Key Manager Technical Features
Due to the different paths and use cases for encryption tools, key management solutions have likewise developed along varied paths, reflecting their respective origins. Many evolved from Hardware Security Managers (HSMs), some were built from the ground up, and others are offshoots from key managers developed for a single purpose, such as full disk or email encryption.
Most key managers include a common set of base features but there are broad differences in implementation, support for deployment scenarios, and additional features. The next few posts focus on technical features, followed by some on management features (such as user interface) before we conclude with the selection process.
There are three deployment options for enterprise key managers:
- Hardware Appliance
- Virtual Appliance
Let’s spend a moment on the differences between these approaches.
The first key managers were almost all appliances – most frequently offshoots of Hardware Security Modules (HSMs). HSMs are dedicated hardware tools for the management and implementation of multiple cryptographic operations, and are in wide use (especially in financial services), so key management was a natural evolution. Hardware appliances have two main advantages:
- Specialized processors improve security and speed up cryptographic operations.
- Physical hardening provides tamper resistance.
Some non-HSM-based key managers also started as hardware appliances, especially due to customer demand for physical hardening.
These advantages are still important for many use cases, but within the past five to ten years the market segment of users without hardening requirements has expanded and matured. Key management itself doesn’t necessarily require encryption acceleration or hardware chains of trust. Physical hardening is still important, but not mandatory in many use cases.
Enterprise key managers can also be deployed as software applications on your own hardware. This provides more flexibility in deployment options when you don’t need additional physical security or encryption acceleration. Running the software on commodity hardware may also be cheaper.
Aside from cost savings, key management deployed as software can offer more flexibility – such as multiple back-end database options, or the ability to upgrade hardware without having to replace the entire server.
Of course software running on commodity server hardware is less locked down than a secure hardware appliance, but – especially running on a dedicated properly configured server – it is more than sufficiently secure for many use cases.
A virtual appliance is a pre-built virtual machine. It offers some deployment advantages from both hardware appliances and software.
Virtual appliances are pre-configured, so there is no need to install software components yourself. Their bundled operating systems are generally extremely locked down and tuned to support the key manager.

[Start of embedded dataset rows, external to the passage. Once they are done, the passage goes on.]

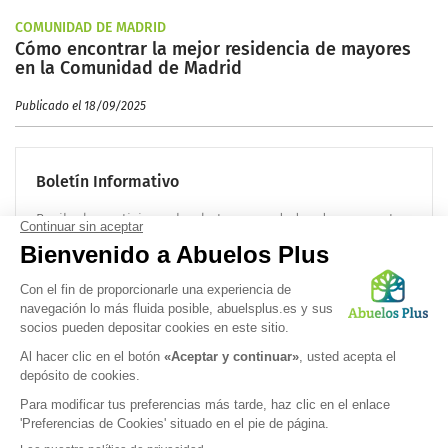
COMUNIDAD DE MADRID
Cómo encontrar la mejor residencia de mayores
en la Comunidad de Madrid
Publicado el 18/09/2025
Boletín Informativo
Recibe las noticias sobre la tercera edad cada mes en tu
correo electrónico:
OK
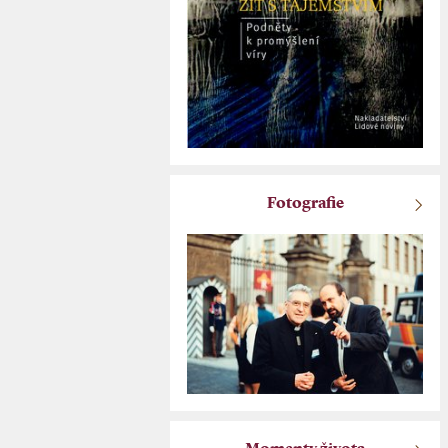
Fotografie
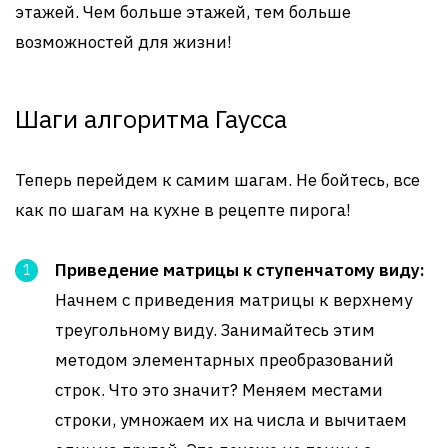
этажей. Чем больше этажей, тем больше
возможностей для жизни!
Шаги алгоритма Гаусса
Теперь перейдем к самим шагам. Не бойтесь, все
как по шагам на кухне в рецепте пирога!
Приведение матрицы к ступенчатому виду:
Начнем с приведения матрицы к верхнему
треугольному виду. Занимайтесь этим
методом элементарных преобразований
строк. Что это значит? Меняем местами
строки, умножаем их на числа и вычитаем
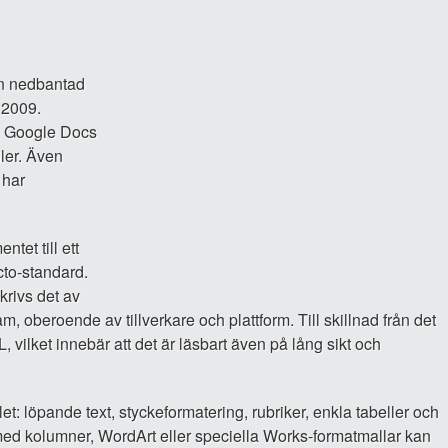
en nedbantad
 2009.
, Google Docs
filer. Även
 har
tet till ett
cto-standard.
krivs det av
, oberoende av tillverkare och plattform. Till skillnad från det
lket innebär att det är läsbart även på lång sikt och
t: löpande text, styckeformatering, rubriker, enkla tabeller och
d kolumner, WordArt eller speciella Works-formatmallar kan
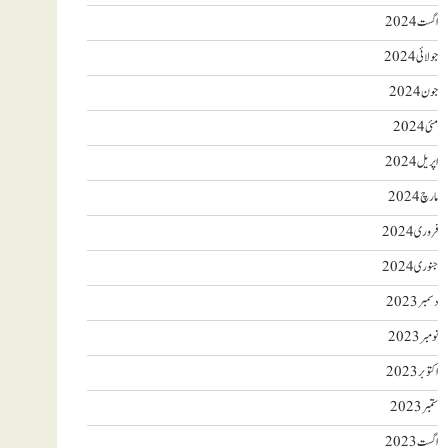
اگست 2024
جولائی 2024
جون 2024
مئی 2024
اپریل 2024
مارچ 2024
فروری 2024
جنوری 2024
دسمبر 2023
نومبر 2023
اکتوبر 2023
ستمبر 2023
اگست 2023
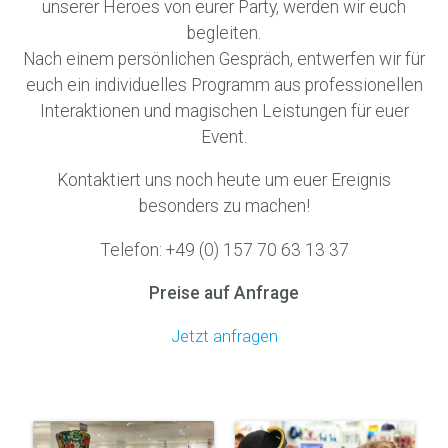
unserer Heroes von eurer Party, werden wir euch
begleiten.
Nach einem persönlichen Gespräch, entwerfen wir für
euch ein individuelles Programm aus professionellen
Interaktionen und magischen Leistungen für euer
Event.
Kontaktiert uns noch heute um euer Ereignis
besonders zu machen!
Telefon: +49 (0) 157 70 63 13 37
Preise auf Anfrage
Jetzt anfragen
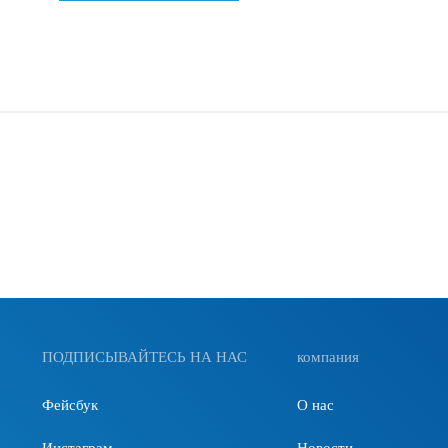
ПОДПИСЫВАЙТЕСЬ НА НАС
компания
Фейсбук
О нас
Инстаграм
Новости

Deployment is similar to a hardware appliance – you don’t need to build or secure a server yourself, but as a virtual machine you can deploy it as flexibly as software (assuming you have a suitable virtualization infrastructure).
This is a great option for distributed or cloud environments with an adequate virtual infrastructure.
That’s a taste of the various advantages and disadvantages, and we will come back to this choice again for the selection process.
Client access options
Whatever deployment model you choose, you need some way of getting the keys where they need to be, when they need to be there, for cryptographic operations. Remember, for this report we are always talking about using an external key manager, which means a key exchange is always required.
Clients (whatever needs the key) usually need support for the following core functions fo a complete key management lifecycle:
- Key generation
- Key exchange (gaining access to the key)
- Additional key lifecycle functions, such as expiring or rotating a key
Depending on what you are doing, you will allow or disallow these functions under different circumstances. For example you might allow key exchange for a particular application, but not allow it any other management functions (such as generation and rotation).
Access is managed one of three ways, and many tools support more than one:
- Software agent: A dedicated agent handles the client’s side of the key functions. These are generally designed for specific use cases – such as supporting native full disk encryption, specific backup software, various database platforms, and so on. Some agents may also perform cryptographic functions to additional hardening such as wiping the key from memory after each use.
- Application Programming Interfaces: Many key managers are used to handle keys from custom applications. An API allows you to access key functions directly from application code. Keep in mind that APIs are not all created equal – they vary widely in platform support, programming languages supported, the simplicity or complexity of the API calls, and the functions accessible via the API.
- Protocol & standards support: The key manager may support a combination of proprietary and open protocols. Various encryption tools support their own protocols for key management, and like a software agent, the key manager may include support – even if it is from a different vendor. Open protocols and standards are also emerging but not in wide use yet, and may be supported.